Guerriero e diplomatico
Una grande battaglia, e una pace ancora più grande.
All'inizio del suo regno, Ramses affrontò il grande rivale dell'Egitto, l' Impero ittita , nella battaglia di Kadesh (circa 1274 a.C.) in Siria, una delle più grandi battaglie di carri mai combattute, con migliaia di carri in campo. Ramses la proclamò una gloriosa vittoria personale e fece scolpire la scena trionfalmente sulle pareti dei templi in tutto l'Egitto, sebbene la maggior parte degli storici oggi consideri la battaglia stessa un pareggio combattuto duramente . La sua vera eredità arrivò anni dopo: intorno al 1259 a.C., l'Egitto e gli Ittiti firmarono quello che è ampiamente considerato il primo trattato di pace conosciuto al mondo , un documento così importante che una sua copia è oggi esposta alle Nazioni Unite.
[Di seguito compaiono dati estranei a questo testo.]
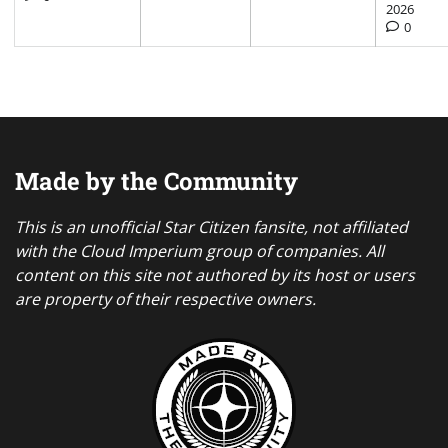
2026
0
Made by the Community
This is an unofficial Star Citizen fansite, not affiliated
with the Cloud Imperium group of companies. All
content on this site not authored by its host or users
are property of their respective owners.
Ramses condusse anche campagne militari in Nubia, Libia e nel Levante, assicurando la sicurezza dei confini e delle rotte commerciali dell'Egitto.
Il grande distruttore
More monuments than any pharaoh in history.
Soprattutto, Ramses fu il più grande costruttore che l'Egitto abbia mai conosciuto. Il suo capolavoro è il grande tempio rupestre di Abu Simbel in Nubia, la cui facciata è custodita da quattro colossali statue sedute del faraone, alte più di 20 metri, allineate in modo che due volte all'anno il sole nascente penetri in profondità nella montagna illuminando il santuario più interno. Accanto ad esso costruì un tempio più piccolo per la sua regina Nefertari , dove – in un raro onore – è scolpita a grandezza naturale, proprio come il re. Eresse anche il suo tempio funerario, il Ramesseum , a Tebe; costruì una nuova capitale, Pi-Ramesses , nel delta del Nilo; e aggiunse opere monumentali a Karnak, Luxor e Abido . Fece persino incidere il suo nome sui monumenti più antichi, assicurandosi che nessuno potesse dimenticare chi aveva regnato sull'Egitto al suo apice. (Un colosso caduto dal Ramesseum ispirò in seguito il famoso poema "Ozymandias").
Famiglia ed eredità · Storia e eredità
La sua stirpe fu vastissima e la sua fama sopravvisse alla morte stessa.
La famiglia di Ramses fu monumentale quanto i suoi edifici. Ebbe molte mogli, tra cui la sua amata Nefertari , e si narra che abbia avuto più di cento figli . Tanti dei suoi figli furono sepolti insieme che la loro tomba comune nella Valle dei Re è tra le più grandi mai ritrovate. In uno degli aforismi più singolari della storia, quando la sua mummia fu trasportata a Parigi negli anni '70 per essere restaurata, le autorità egiziane rilasciarono al re, ormai defunto da tempo, un passaporto ufficiale, indicando come sua professione "Re (defunto)". Oggi la sua mummia, straordinariamente ben conservata, riposa al Cairo, e i suoi monumenti continuano ad attrarre visitatori da tutto il mondo, a più di tremila anni dalla fine del suo regno.
I vestiti in breve
Le fonti includono National Geographic, l'Enciclopedia Britannica e i resoconti della World History Encyclopedia su Ramses II, Abu Simbel e la battaglia di Kadesh.